2.4 Brain Magnetic Resonance Imaging and Feature Analysis

Whole brain MRI was performed on a 1.5T GE Signa Horizon HDx scanner (General Electric, Milwaukee, WI, USA) using a self-shielding gradient set with a maximum gradient strength of 33 mT/m, and an 8-channel phased-array head coil. The imaging data included: T1-, T2-, T2*- and Fluid Attenuated Inversion Recovery (FLAIR)-weighted whole brain scans,

all details described previously.(Wardlaw, et al., 2011).

All analyses were blind to sleep, medical, cognitive and all other parameters. We measured intracranial volume (ICV), total brain volume (TBV), WMH volumes, normal-appearing white matter (NAWM) and grey matter (GM) volumes, using a validated semi-automatic image analysis method.(Valdés Hernández, et al., 2015) We measured intracranial volume (ICV) using the Object Extraction Tool in the Analyze 9.0TM,(Wardlaw, et al., 2011) and expressed all brain and WMH volumes as the proportion of ICV (% ICV), indicating tissue loss from peak adulthood.(Royle, et al., 2013,Wardlaw, et al., 2011)

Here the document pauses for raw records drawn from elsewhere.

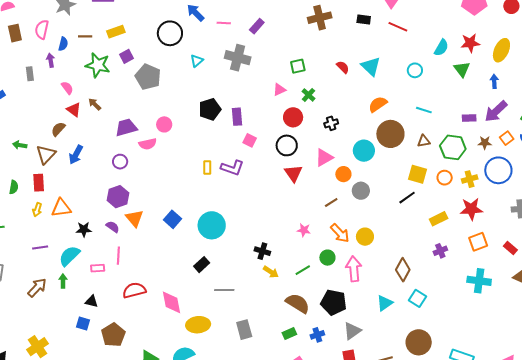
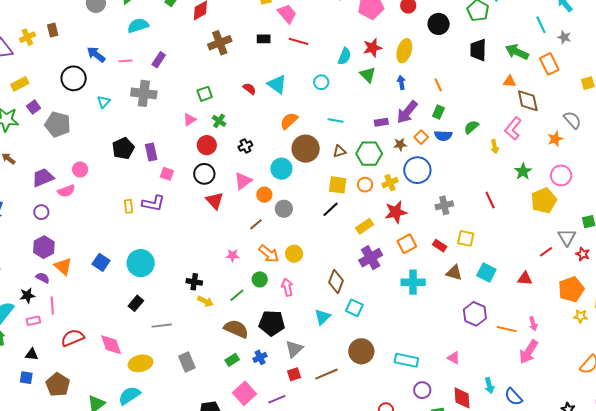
black star: (84, 229) -> (27, 295), moved
purple cross: (440, 251) -> (371, 258), size x1.6
pink arrow: (354, 269) -> (287, 287), size x0.7

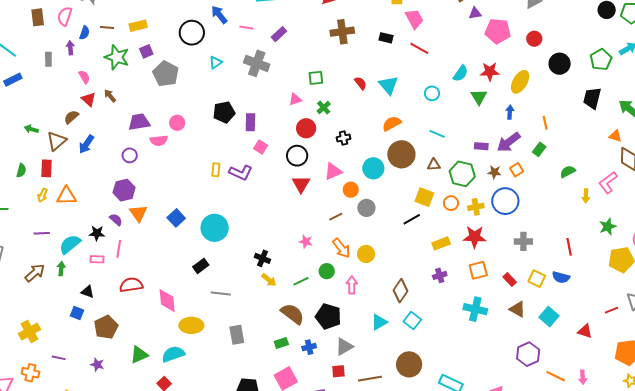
blue semicircle: (443, 136) -> (561, 277), moved
purple cross: (371, 258) -> (440, 275), size x0.6

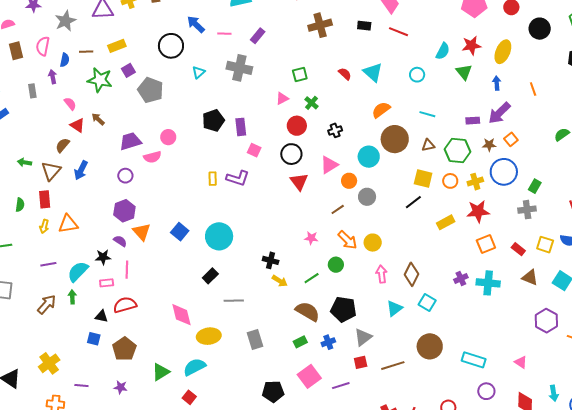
green rectangle: (539, 149) -> (535, 186), moved
purple cross: (440, 275) -> (461, 278), moved
red semicircle: (131, 285) -> (125, 305), moved
pink arrow: (352, 285) -> (381, 274), moved

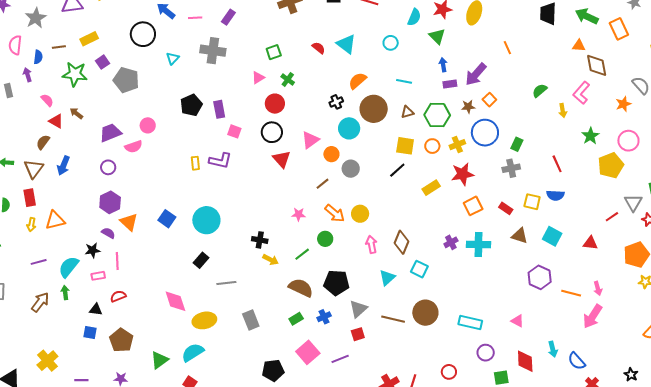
blue arrow: (497, 83) -> (443, 65), moved
black cross: (335, 130) -> (336, 102), moved
red semicircle: (125, 305) -> (118, 296), size x0.7
brown line: (393, 366) -> (393, 319), moved, turned 35

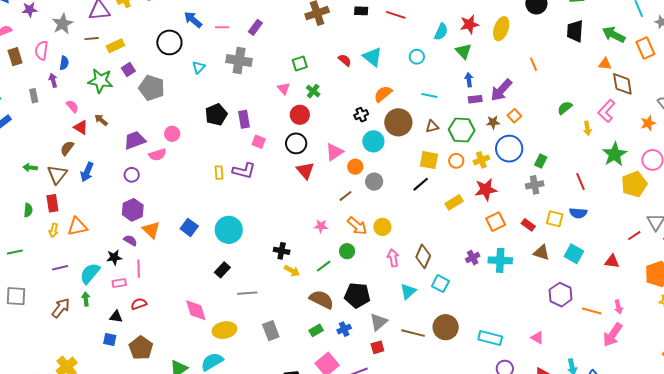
brown line: (59, 47) -> (91, 39), moved
pink triangle: (258, 78) -> (284, 88), turned -40
green star: (590, 136) -> (615, 154), size x1.4

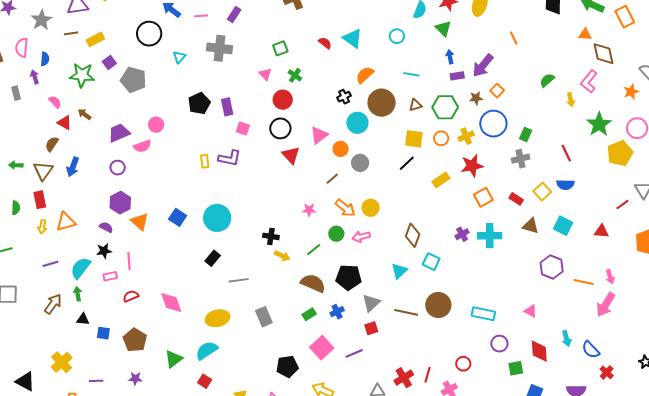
yellow square: (555, 219) -> (542, 192), turned 36
purple semicircle: (130, 240) -> (106, 227), moved
pink arrow: (393, 258) -> (361, 237), moved, turned -90
pink diamond: (196, 310) -> (171, 303), moved
black triangle: (116, 317) -> (83, 319), moved

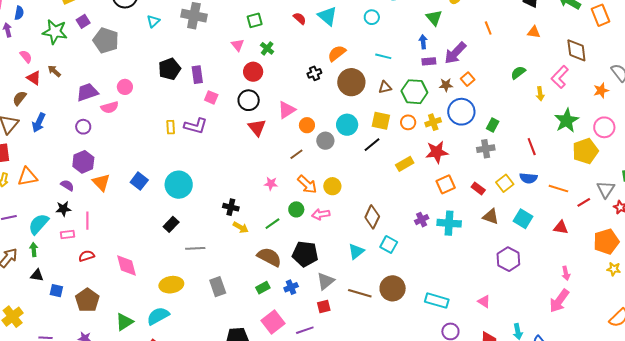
green triangle: (443, 28) -> (434, 18), moved
orange triangle: (585, 34) -> (534, 32), moved
cyan circle: (357, 123) -> (347, 125), moved
orange line: (584, 282) -> (558, 189), moved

We assessed PVS in the basal ganglia (BG) and centrum semiovale (CS) on a validated four-point scale (where 0=none and 4=40 and above PVS per side),(Potter, et al., 2015) defined as previously.(Wardlaw, et al., 2013) The intra- and inter-rater kappa statistics for PVS rating were 0.89 in basal ganglia (BG), and 0.77 in centrum semiovale (CS).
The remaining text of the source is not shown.